Lillia Pete had been watching pipeline protests in Fort Yates, North Dakota, for months before she saw them turn violent.

It's why she and about 75 protesters – spearheaded by newly formed group ATL No DAPL – stood on CSX train tracks Friday along Decatur Street in southeast Atlanta.

A march started near Woodruff Park about 3p.m., a symbol of solidarity with the Standing Rock Sioux Tribe and other Native American reservations who’d been protesting the Dakota Access Pipeline Project since April.

They planned to remain until midnight.

“What they’re experiencing is police brutality…there’s a lot of macing and tasering going on,” said Pete, who is Navajo.

The pipeline is expected to run through the reservations connecting pipelines in North Dakota, South Dakota and Iowa with those in Illinois, a deal involving the U.S. Army Corps of Engineers reportedly without consultation of Native American tribes.

The likelihood this issue would affect Atlantans seems slim with only 0.2 percent of Native Americans living in the city, according to the U.S. Census. But protesters referenced the recent Colonial Pipeline Company pipeline burst in Helene, Alabama, that left one person dead and five injured.

Less than two months ago and just nine miles away from the Oct. 31 burst, a pipe leak caused the Alpharetta-based company to shut down one of the largest gasoline arteries in the Southeast for 12 days, causing gas shortages in metro Atlanta.

Activists fear that building a pipeline near or on indigenous land could cause a similar chain of events, or worst, dry up the water supply.

“They’re not just doing it for themselves; they’re doing it for people who feed off of the Missouri River,” protester Courtney Prather said. “If there’s an oil spill, which is very possible, and there’s been several oil spills over the years, then that supply is gone.”

Prather had been following the protests, which she said turned violent after militarized police presence.
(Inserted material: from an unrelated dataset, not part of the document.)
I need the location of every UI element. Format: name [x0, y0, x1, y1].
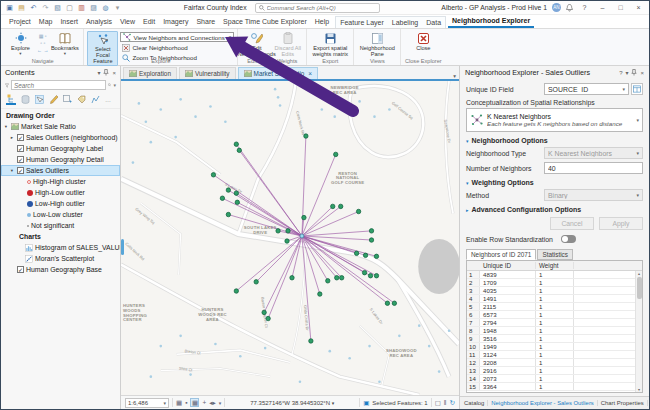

“This is the first (protests) have really come to a head and that’s because of military type presence,” Prather said. “They’re protecting their water, it’s their life.”

For others, such as protester Dianne Mathiowetz, the pipeline poses a deeper threat to community: abuse of sacred lands.

“Many times these companies would rather pay a fine than fix (the problems) and build pipelines in very precarious places.”